Par un mémoire en défense, enregistré le 13 novembre 2024, le directeur départemental des finances publiques du Calvados conclut au rejet de la requête.
Il fait valoir que les moyens de la requête ne sont pas fondés.
Vu les autres pièces du dossier.
Vu :
- le code général des impôts et le livre des procédures fiscales ;
- l’arrêté du 24 décembre 2015 fixant la liste des métiers d’art, en application de l’article 20 de la loi n° 96-603 du 5 juillet 1996 relative au développement et à la promotion du commerce et de l’artisanat ;
- le code de justice administrative.
Les parties ont été régulièrement averties du jour de l’audience.
Ont été entendus au cours de l’audience publique :
- le rapport de M. Pringault, conseiller ;
- et les conclusions de M. Blondel, rapporteur public.
Considérant ce qui suit :
La SARL Sitolle exerce une activité de couverture en bâtiment.
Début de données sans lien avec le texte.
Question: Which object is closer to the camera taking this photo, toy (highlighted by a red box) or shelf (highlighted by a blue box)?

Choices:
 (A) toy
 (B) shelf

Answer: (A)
Elle a déposé, le 12 juin 2023, par l’intermédiaire de la SASU JP Conseil Centre, une demande de remboursement d’une créance de crédit d’impôt en faveur des métiers d’arts pour un montant de 12 625 euros au titre de l’année 2020 et de 13 838 euros au titre de l’année 2021. Cette demande a été rejetée par une décision du 21 juillet 2023. Par la présente requête, la SARL Sitolle demande au tribunal de prononcer le remboursement des sommes correspondant au crédit d’impôt en faveur des métiers d’art auquel elle estime pouvoir prétendre au titre des années 2020 et 2021.
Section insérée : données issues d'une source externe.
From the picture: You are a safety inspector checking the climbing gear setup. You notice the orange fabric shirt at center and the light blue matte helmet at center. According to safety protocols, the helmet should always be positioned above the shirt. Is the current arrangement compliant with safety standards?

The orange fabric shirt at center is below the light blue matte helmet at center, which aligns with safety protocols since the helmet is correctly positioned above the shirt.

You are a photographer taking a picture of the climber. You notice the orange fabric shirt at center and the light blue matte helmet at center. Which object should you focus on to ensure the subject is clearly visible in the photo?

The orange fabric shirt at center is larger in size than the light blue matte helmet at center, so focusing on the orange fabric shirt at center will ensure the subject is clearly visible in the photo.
Sur l’application de la loi fiscale :
En premier lieu, aux termes de l’article 244 quater O du code général des impôts, dans sa rédaction applicable au litige : « I. – Les entreprises mentionnées au III et imposées d’après leur bénéfice réel (…) peuvent bénéficier d’un crédit d’impôt égal à 10 % de la somme : / 1° Des salaires et charges sociales afférents aux salariés directement affectés à la création d’ouvrages réalisés en un seul exemplaire ou en petite série. La création d’ouvrages uniques, réalisés en un exemplaire ou en petite série, se définit selon deux critères cumulatifs : / a) Un ouvrage pouvant s’appuyer sur la réalisation de plans ou maquettes ou de prototypes ou de tests ou encore de mise au point manuelle particulière à l’ouvrage ; / b) Un ouvrage produit en un exemplaire ou en petite série ne figurant pas à l’identique dans les réalisations précédentes de l’entreprise ; (…) / III. – Les entreprises pouvant bénéficier du crédit d’impôt sont : (…) : / 1° Les entreprises dont les charges de personnel afférentes aux salariés qui exercent un des métiers d’art énumérés dans un arrêté du ministre chargé des petites et moyennes entreprises représentent au moins 30 % de la masse salariale totale ; (…) ».
Il appartient au juge de l’impôt d’apprécier, au vu de l’instruction et compte tenu des différents éléments produits par les parties, si le contribuable remplit les conditions auxquelles les dispositions de l’article 244 quater O du code général des impôts subordonnent le bénéfice du crédit d’impôt qu’elles instituent.
Il résulte de l’instruction que la société Sitolle exerce une activité de couverture en bâtiment et emploie des salariés exerçant le métier de charpentier et de couvreur. Toutefois, cette seule circonstance n’est pas de nature à rendre les ouvrages produits éligibles au crédit d’impôt en faveur des métiers d’art. Si la société requérante soutient que les couvertures sont conçues et fabriquées sur mesure par des personnels mettant en œuvre un savoir-faire artisanal pour répondre à la demande de chaque client, elle ne joint au dossier aucune explication permettant d’apprécier les caractéristiques de chacune de ses créations et de les comparer avec les réalisations précédentes de l’entreprise. La société, qui est seule en mesure d’apporter des éléments probants quant aux ouvrages réalisés, ne rapporte pas la preuve qui lui incombe que la création des ouvrages en cause excède la seule adaptation aux goûts de ses clients et que ces ouvrages se distingueraient ainsi, par leur originalité, des réalisations précédentes de l’entreprise. Dans ces conditions, les dépenses engagées pour leur création ne sont, en tout état de cause, pas éligibles au crédit d’impôt prévu par les dispositions précitées du I de l’article 244 quater O du code général des impôts.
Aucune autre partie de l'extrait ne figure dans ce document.